Madeline Grant Madeline Grant

When Labour’s best bet is Bridget Phillipson

Bridget Phillipson Addresses TUC Conference

It’s always nice when the muses of tragedy and comedy seem to be working in perfect sync: nowhere is this truer than the Labour deputy leadership contest.

It would genuinely be difficult to relate how many people have indicated that they are standing for the role so unceremoniously vacated by Big Ange. Candidacies have come and gone like a thief in the night. There are bugs which breathe the sweet air of earth for only 24 hours which have longer lifespans than some Labour deputy leadership bids. Quite possibly higher IQs as well.

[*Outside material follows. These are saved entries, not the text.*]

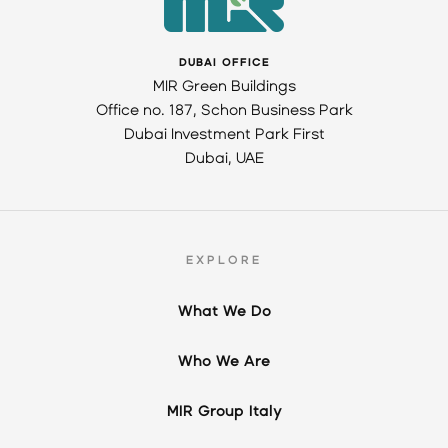
DUBAI OFFICE
MIR Green Buildings
Office no. 187, Schon Business Park
Dubai Investment Park First
Dubai, UAE
EXPLORE
What We Do
Who We Are
MIR Group Italy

Clearly a consensus has arisen that, with a greying man in his sixties as their dear leader, it is necessary for his deputy to be a woman. This is classic Labour – skill or suitability or even political opinions are irrelevant in favour of surface-level diversity. It’s doubly delicious coming from a party that has, until recently, barely been capable of saying what a woman is. Either way it means that anyone with two X chromosomes and a red rosette has been ‘taking soundings’ as to their viability.

Some of the more worrying candidates come from the interminable swathes of dross on the party’s back benches. Enter Kim Leadbeater, the MP for Hades-on-Styx, who is said to be taking time out from her scythe-sharpening to ‘canvass opinion’.

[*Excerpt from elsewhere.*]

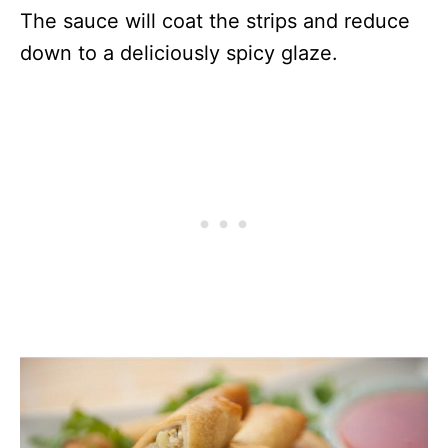
The sauce will coat the strips and reduce
down to a deliciously spicy glaze.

Then there’s Bell Ribeiro-Addy, whose main parliamentary obsession seems to be slavery reparations. I know the Labour back benches have a track record for being out of touch with the mood of the country, but this seems a little on the nose. With the state of public finances as it is, electing someone who wants to spaff unnumbered billions to gain some ‘soft power’ with allies of the Chinese is like electing a well-aimed rock to be deputy queen of a hornet’s nest. Also in the running was someone called Alison McGovern. I don’t know who Alison McGovern is and I’ve been doing this job a while.

Among the more probable candidates we have Lucy Powell. Recently sacked from the Cabinet for being – even by the standards of that body – useless, Powell is mounting a comeback by way of the deputy leader’s office. Emily Thornberry is also running and was also passed over for office in favour of Starmer’s lawyer pal Lord Hermer, a fact she is not-so-secretly furious about. Either of these figures would pose Starmer a double challenge: being both gaffe-prone and with very good reasons for hating him. Truly, this set of crises couldn’t have happened to a nicer Prime Minister.

All that leaves the only candidate from the Cabinet (and therefore, some will assume, Sir Keir’s preferred choice): Bridget Phillipson. That the woman in charge of the mendacious and vindictive past year of education policy is considered by No. 10 to be their best bet is a sign of just how bad things really are. Comedy and tragedy elide once again. You laugh at the clowns until you realise how depressing the whole affair actually is: sometimes sketching this government is like watching a Big Top get napalmed.

‘Philistine’, as some in the teaching profession have christened her, was out and campaigning hard. Unlike other candidates who were making appeals to their parliamentary colleagues, she was going straight to the puppeteers rather than the limp pieces of goggly-eyed cloth which they control: the Education Secretary had scuttled straight from Parliament to address the Trades Union Congress in Brighton.

The speech was a string of platitudes about what a radical and wonderful job she’s doing; the government were ‘building a cycle of hope, not hostility’, creating a Britain that was ‘strong and fearless, yet kind and compassionate’. Every so often she’d bare her teeth at the audience. Had one of her minders reminded her to smile? Part Lenin, part Barney the Dinosaur but with less charm than either.

Tragicomic the whole affair may be, but when the answer to something is ‘Bridget Phillipson’ you know that things are headed to a very mad and very bad place indeed.